Based on curriculum specifications - Core value: Responsibility (Global Sustainability)
Objectives:
1) Students will be able to categorize environmentally friendly and non-environmentally products.
2) Students will be able to evaluate the impact of their consumption choices on transportation, production, and the environment, society, and their own well-being.
3) Students will be able to identify products that align with their values and boycott products that go against their beliefs.
Materials: Whiteboard and markers, video, computer, big paper
Procedure:
Show video
Warm-up (10 mins):
1. Ask students what is the item shown on the video and what are the environmental impacts as a result of the product?
2. Ask students to brainstorm the different types of products they consume on a daily basis. Write these on the whiteboard.
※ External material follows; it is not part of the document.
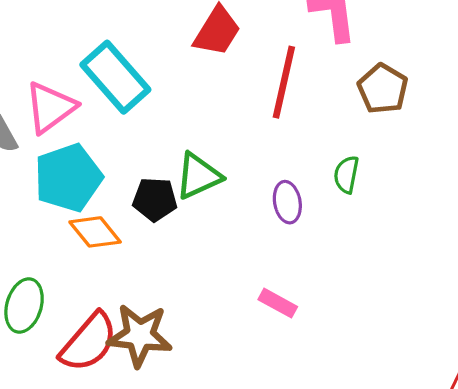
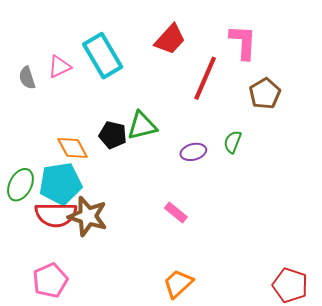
pink triangle: (50, 107) -> (59, 67), size x0.7
cyan pentagon: (68, 178) -> (61, 184), moved
purple ellipse: (287, 202) -> (193, 152), turned 75
red semicircle: (89, 342) -> (56, 215), turned 39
Then ask students to categorize these products as either environmentally friendly or not.
Evaluation of consumption choices (20 mins):
1. Teacher divides students into groups of 4-5.
2. Provide big white paper to the students.
3. Ask students to choose one product they consume regularly and research the impact of its production, transportation, and disposal on the environment and society. Once they have completed their research, ask them to fill out the big white paper, evaluating the impact of their consumption choice on the environment, society, and their own well-being.
4. Every group pastes their work (the big paper) around the classroom.
Evidence from my class:
5. Instruct the students to do a gallery walk and have individual students think about which product they would like to boycott due to its impact on the environment, society, and well-being. Every group will stay at one spot for one minute and then they rotate.
Speaking activity :
Students explain the reason they want to boycott the item and explain the manner in which they do this.
Conclusion (10 mins): Summarize the key points of the lesson and ask students to reflect on their own consumption habits. Encourage them to consider how they can make more mindful and politically informed choices in their future consumption habits.
Reflection: Being critical of our product consumption requires thinking about factors that are not immediate and indirect but can have an impact on the environment nonetheless. For these groups of students, aid them to see the hidden factors that can have an environmental impact due to our consumption of certain products such as transportation.